Coincidence? If it was, Michael was stupid enough to join his brother and see him endure the excruciating pain of the penitentiary's power supply running through every neuron in his body. But it was more than coincidence; he had obviously planned it.


What could you possibly see beyond that Sistine Chapel tattoo? THE ESCAPE


To surpass John Wilkes Booth's record of tasting freedom for only 12 days until he was caught and sentenced to death, maybe Michael should need more than just memory and uncertain Plan A's to smoothly break his brother out and disappear in Panama. He realized no matter how genuine and smart he was, he could never store Fox River's blueprints in memory alone--much less if he's looking at a scheduled death sentence of his loved one. Theoretically he should have a MAP WITH HIM unseen enough to pass through the prison guards (who are thieves as well). And there was only one way to do it: TATTOOS. 


Eventually the story evolved into a political conspiracy of The Company, a group of high-ranking people of America trying to invade Asian countries' economies and profit by rebuilding it. Their top secret plan and the "Future" they hold are all encrypted in cards called Scylla, with data distributed to six cardholders. 



Michael and Lincoln's father, Aldo Burrows, once worked with The Company but resigned a few years later when he found out how insane its objectives are and deliberately investigated it, offering a threatening security breach after he'd discovered piles of political conspiracies.

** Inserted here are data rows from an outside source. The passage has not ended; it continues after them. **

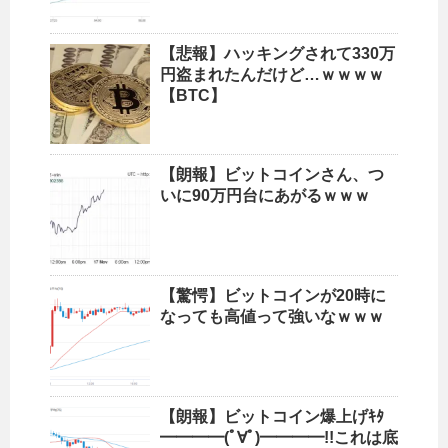
【悲報】ハッキングされて330万
円盗まれたんだけど…ｗｗｗｗ
【BTC】
【朗報】ビットコインさん、つ
いに90万円台にあがるｗｗｗ
【驚愕】ビットコインが20時に
なっても高値って強いなｗｗｗ
【朗報】ビットコイン爆上げｷﾀ
━━━━(ﾟ∀ﾟ)━━━━!!これは底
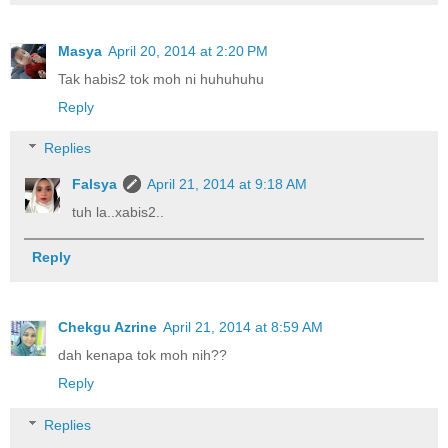
Masya
April 20, 2014 at 2:20 PM
Tak habis2 tok moh ni huhuhuhu
Reply
Replies
Falsya
April 21, 2014 at 9:18 AM
tuh la..xabis2..
Reply
Chekgu Azrine
April 21, 2014 at 8:59 AM
dah kenapa tok moh nih??
Reply
Replies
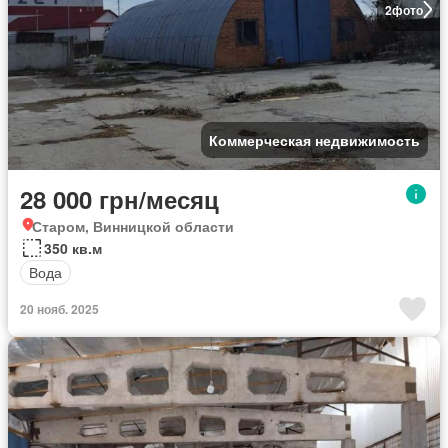
2
фото
Коммерческая недвижимость
28 000 грн/месяц
Старом, Винницкой области
350 кв.м
Вода
20 нояб. 2025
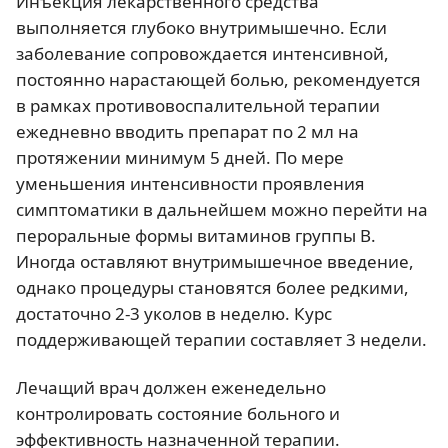
Инъекция лекарственного средства
выполняется глубоко внутримышечно. Если
заболевание сопровождается интенсивной,
постоянно нарастающей болью, рекомендуется
в рамках противовоспалительной терапии
ежедневно вводить препарат по 2 мл на
протяжении минимум 5 дней. По мере
уменьшения интенсивности проявления
симптоматики в дальнейшем можно перейти на
пероральные формы витаминов группы B.
Иногда оставляют внутримышечное введение,
однако процедуры становятся более редкими,
достаточно 2-3 уколов в неделю. Курс
поддерживающей терапии составляет 3 недели.
Лечащий врач должен еженедельно
контролировать состояние больного и
эффективность назначенной терапии.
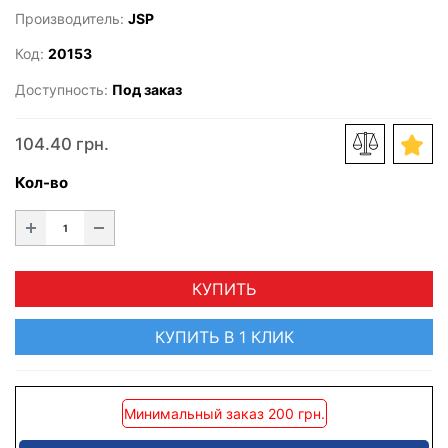
Производитель:
JSP
Код:
20153
Доступность:
Под заказ
104.40 грн.
Кол-во
КУПИТЬ
КУПИТЬ В 1 КЛИК
Минимальный заказ 200 грн.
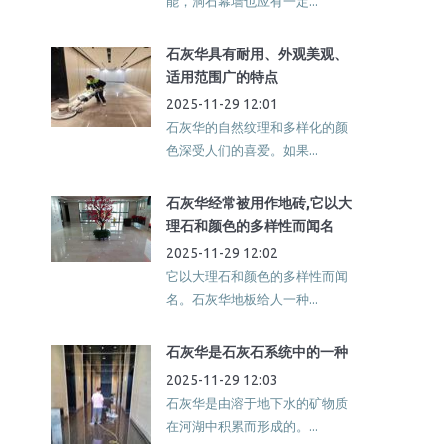
能，洞石幕墙也应有一定...
石灰华具有耐用、外观美观、
适用范围广的特点
2025-11-29 12:01
石灰华的自然纹理和多样化的颜
色深受人们的喜爱。如果...
石灰华经常被用作地砖,它以大
理石和颜色的多样性而闻名
2025-11-29 12:02
它以大理石和颜色的多样性而闻
名。石灰华地板给人一种...
石灰华是石灰石系统中的一种
2025-11-29 12:03
石灰华是由溶于地下水的矿物质
在河湖中积累而形成的。...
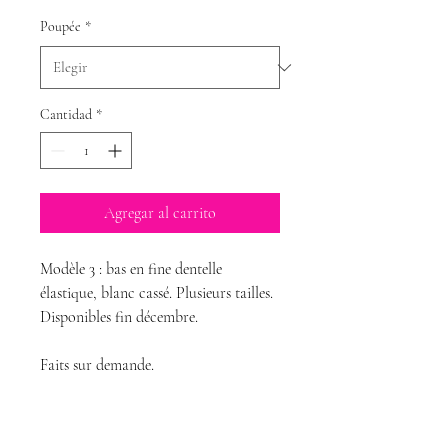
Poupée
*
Cantidad
*
Agregar al carrito
Modèle 3 : bas en fine dentelle
élastique, blanc cassé. Plusieurs tailles.
Disponibles fin décembre.
Faits sur demande.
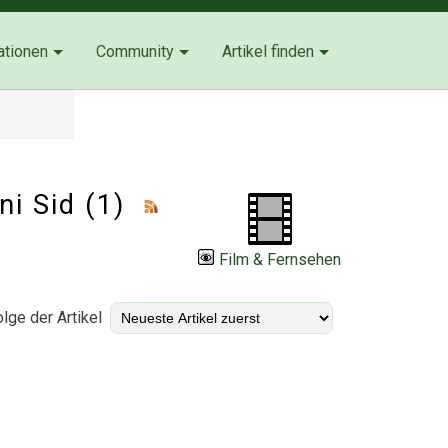
ationen
Community
Artikel finden
ni Sid (1)
Film & Fernsehen
lge der Artikel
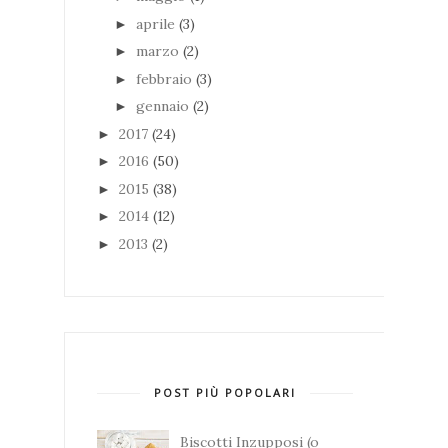
aprile
(3)
►
marzo
(2)
►
febbraio
(3)
►
gennaio
(2)
►
2017
(24)
►
2016
(50)
►
2015
(38)
►
2014
(12)
►
2013
(2)
►
POST PIÙ POPOLARI
Biscotti Inzupposi (o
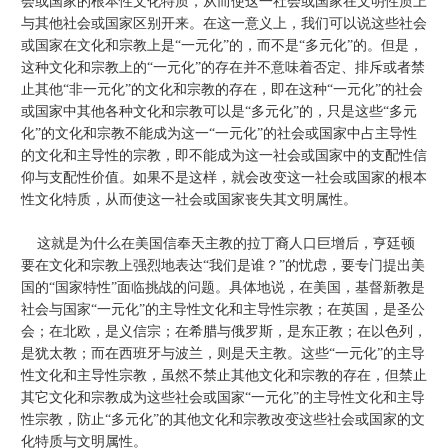
会或国家的根本性文化特质，从而使这一社会或国家在文明性质上
与其他社会或国家区别开来。在这一意义上，我们可以说这些社会
或国家在文化和宗教上是“一元化”的，而不是“多元化”的。但是，
这种文化和宗教上的“一元化”的存在并不意味着否定、排斥或者禁
止其他“非一元化”的文化和宗教的存在，即在这种“一元化”的社会
或国家中其他各种文化和宗教可以是“多元化”的，只是这些“多元
化”的文化和宗教不能成为这一“一元化”的社会或国家中占主导性
的文化和主导性的宗教，即不能成为这一社会或国家中的支配性信
仰与支配性价值。如果不是这样，就会改变这一社会或国家的根本
性文化特质，从而使这一社会或国家丧失其文明属性。
这就是为什么在美国信奉天主教的拉丁裔人口巨增后，亨廷顿
要在文化和宗教上强烈地表达“我们是谁？”的忧虑，要专门提出美
国的“国家特性”面临挑战的问题。具体地说，在美国，基督新教是
社会与国家“一元化”的主导性文化和主导性宗教；在英国，是圣公
会；在北欧，是义信宗；在希腊与俄罗斯，是东正教；在以色列，
是犹太教；而在西班牙与波兰，则是天主教。这些“一元化”的主导
性文化和主导性宗教，虽然不禁止其他文化和宗教的存在，但禁止
其它文化和宗教成为这些社会或国家“一元化”的主导性文化和主导
性宗教，防止“多元化”的其他文化和宗教改变这些社会或国家的文
化特质与文明属性。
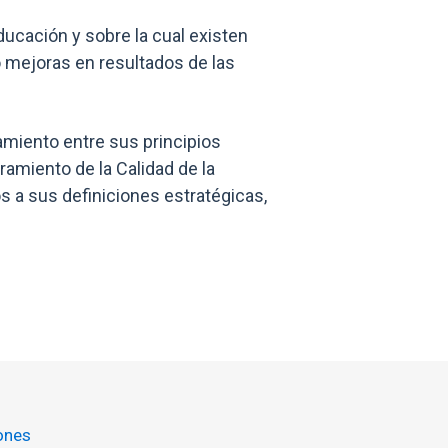
ducación y sobre la cual existen
o mejoras en resultados de las
miento entre sus principios
ramiento de la Calidad de la
s a sus definiciones estratégicas,
ones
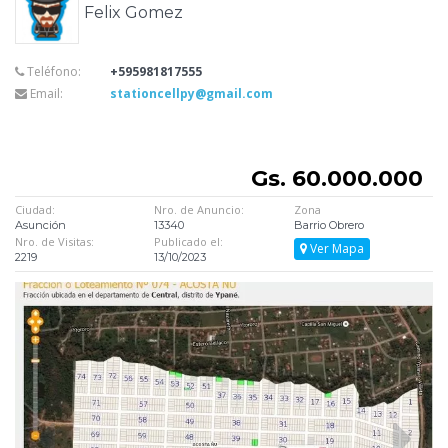
Felix Gomez
Teléfono:
+595981817555
Email:
stationcellpy@gmail.com
Gs. 60.000.000
Ciudad:
Nro. de Anuncio:
Zona
Asunción
13340
Barrio Obrero
Nro. de Visitas:
Publicado el:
Ver Mapa
2219
13/10/2023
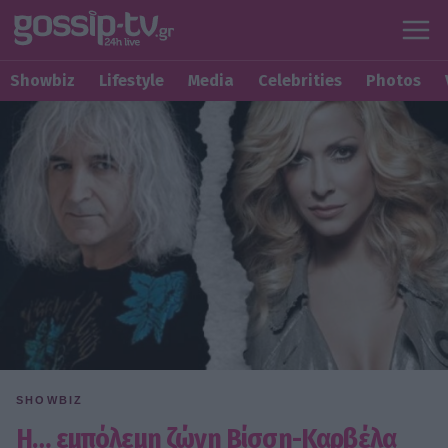
Showbiz
Lifestyle
Media
Celebrities
Photos
SHOWBIZ
Η… εμπόλεμη ζώνη Βίσση-Καρβέλα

Smart as he was, he laid low from The Company's radar and kept on searching for lost and tangible evidences. But the mouse trap the Company made him was irresistible: and that's where it all started with the trouble for the Brothers Grimm.


Lincoln, in his early years, was engaged in a lot of fights and eventually to drug business. From there the Company found an inside man, and fabricated a fake murder of the President's brother with all planted evidences leading to Lincoln.



For a father trying so hard to stay his children out of his own problems, the verdict was heartbreaking. With Lincoln being sentenced to the electric chair, it would definitely make him get out of his cave, take the Company's bait and save his innocent son.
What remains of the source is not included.